Question

Consider the general reaction given below at 400 K: xA(g) ⇌ yB(g). The values of K___p and K___c are studied under the same condition of temperature but variation in x and y.
(i) K___p = 85.87 and K___c = 2.586
(ii) K___p = 0.862 and K___c = 28.62.
The values of x and y in (i) and (ii) respectively are :

• A. 4,1 4,1
• B. 3,1 3,1
• C. 1,3 2,1
• D. 1,2 2,1

Hint:

If $K_p>K_c$, then $\Delta n_g$ is positive (moles of gas increase).
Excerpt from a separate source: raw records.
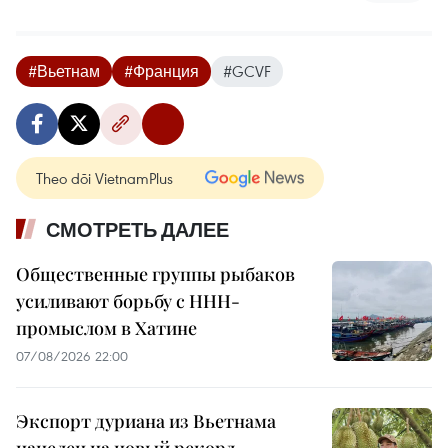
#Вьетнам
#Франция
#GCVF
Theo dõi VietnamPlus
СМОТРЕТЬ ДАЛЕЕ
Общественные группы рыбаков
усиливают борьбу с ННН-
промыслом в Хатине
07/08/2026 22:00
Экспорт дуриана из Вьетнама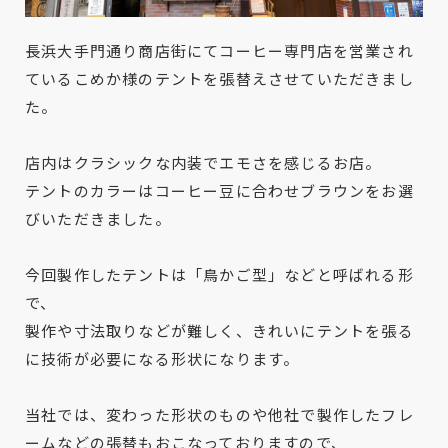
長浜大手門通り商店街にてコーヒー専門店を営業され
ているこめか様のテントを張替えさせていただきまし
た。
店内はクラシックな内装でエモさを感じるお店。
テントのカラーはコーヒー豆に合わせブラウンをお選
びいただきました。
今回製作したテントは「鳥かご型」などと呼ばれる形
で、
製作や寸法取りなどが難しく、きれいにテントを張る
に技術が必要になる形状になります。
当社では、変わった形状のものや他社で製作したフレ
ームなどの張替もおこなっておりますので、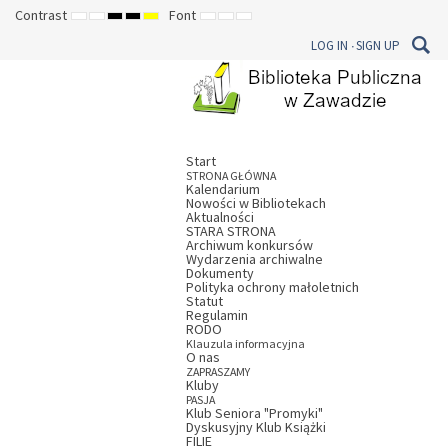
Contrast
Font
DEFAULT
NIGHT
HIGH
HIGH
HIGH
SET
SET
SET
MODE
MODE
CONTRAST
CONTRAST
CONTRAST
SMALLER
DEFAULT
LARGER
LOG IN
SIGN UP
BLACK
BLACK
YELLOW
FONT
FONT
FONT
WHITE
YELLOW
BLACK
MODE
MODE
MODE
Start
STRONA GŁÓWNA
Kalendarium
Nowości w Bibliotekach
Aktualności
STARA STRONA
Archiwum konkursów
Wydarzenia archiwalne
Dokumenty
Polityka ochrony małoletnich
Statut
Regulamin
RODO
Klauzula informacyjna
O nas
ZAPRASZAMY
Kluby
PASJA
Klub Seniora "Promyki"
Dyskusyjny Klub Książki
FILIE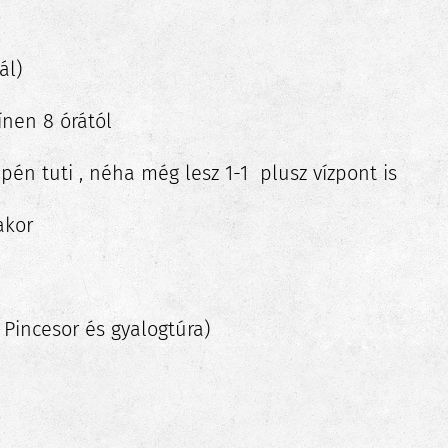
ál)
ínen 8 órától
én tuti , néha még lesz 1-1 plusz vízpont is
akor
Pincesor és gyalogtúra)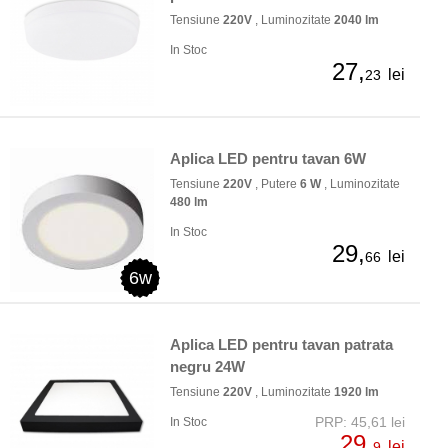
Tensiune
220V
, Luminozitate
2040 lm
In Stoc
27,
lei
23
Aplica LED pentru tavan 6W
Tensiune
220V
, Putere
6 W
, Luminozitate
480 lm
In Stoc
29,
lei
66
6w
Aplica LED pentru tavan patrata
negru 24W
Tensiune
220V
, Luminozitate
1920 lm
PRP: 45,61 lei
In Stoc
29,
lei
9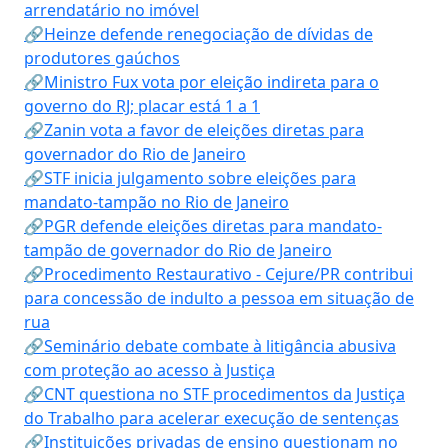
arrendatário no imóvel
🔗Heinze defende renegociação de dívidas de
produtores gaúchos
🔗Ministro Fux vota por eleição indireta para o
governo do RJ; placar está 1 a 1
🔗Zanin vota a favor de eleições diretas para
governador do Rio de Janeiro
🔗STF inicia julgamento sobre eleições para
mandato-tampão no Rio de Janeiro
🔗PGR defende eleições diretas para mandato-
tampão de governador do Rio de Janeiro
🔗Procedimento Restaurativo - Cejure/PR contribui
para concessão de indulto a pessoa em situação de
rua
🔗Seminário debate combate à litigância abusiva
com proteção ao acesso à Justiça
🔗CNT questiona no STF procedimentos da Justiça
do Trabalho para acelerar execução de sentenças
🔗Instituições privadas de ensino questionam no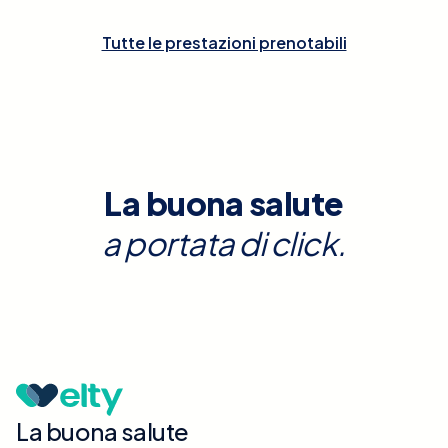
Tutte le prestazioni prenotabili
La buona salute
a portata di click.
La buona salute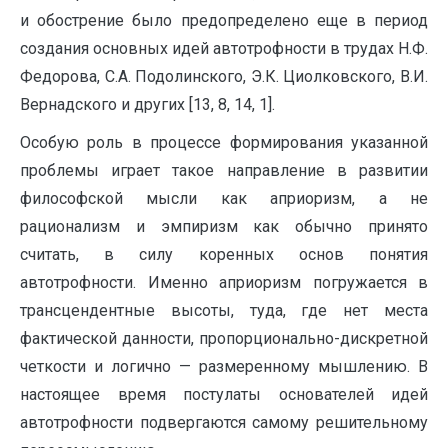
и обострение было предопределено еще в период
создания основных идей автотрофности в трудах Н.Ф.
Федорова, С.А. Подолинского, Э.К. Циолковского, В.И.
Вернадского и других [13, 8, 14, 1].
Особую роль в процессе формирования указанной
проблемы играет такое направление в развитии
философской мысли как априоризм, а не
рационализм и эмпиризм как обычно принято
считать, в силу коренных основ понятия
автотрофности. Именно априоризм погружается в
трансцендентные высоты, туда, где нет места
фактической данности, пропорционально-дискретной
четкости и логично — размеренному мышлению. В
настоящее время постулаты основателей идей
автотрофности подвергаются самому решительному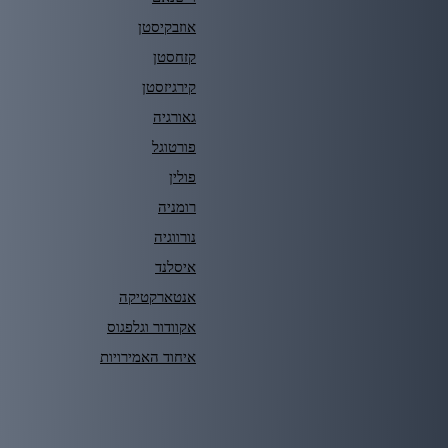
אוזבקיסטן
קזחסטן
קירגיזסטן
גאורגיה
פורטוגל
פולין
רומניה
נורווגיה
איסלנד
אנטארקטיקה
אקוודור וגלפגוס
איחוד האמירויות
If $K_p<K_c$, then $\Delta n_g$ is negative (moles of gas decrease).

Answer 1

The Correct Option is D

Step 1: Understanding the Concept:
The relationship between $K_p$ and $K_c$ is given by the formula $K_p = K_c(RT)^{\Delta n_g}$, where $\Delta n_g = y - x$.
Step 2: Key Formula or Approach:
1. $K_p = K_c(RT)^{\Delta n_g}$.
2. Calculate $RT$ for $T = 400$ K: $R = 0.0821$ L·atm/(K·mol).
Step 3: Detailed Explanation:
$RT = 0.0821 \times 400 = 32.84$.
Case (i): $\frac{K_p}{K_c} = \frac{85.87}{2.586} \approx 33.2$.
Since $RT \approx 32.84$, then $(RT)^{\Delta n_g} \approx 33.2 \implies \Delta n_g = 1$.
$y - x = 1$. Among options, (1, 2) fits this ($2 - 1 = 1$).
Case (ii): $\frac{K_p}{K_c} = \frac{0.862}{28.62} \approx 0.030$.
Since $\frac{1}{RT} = \frac{1}{32.84} \approx 0.030$, then $(RT)^{\Delta n_g} \approx 0.030 \implies \Delta n_g = -1$.
$y - x = -1$. Among options, (2, 1) fits this ($1 - 2 = -1$).
Step 4: Final Answer:
The values of x and y are (1,2) for (i) and (2,1) for (ii).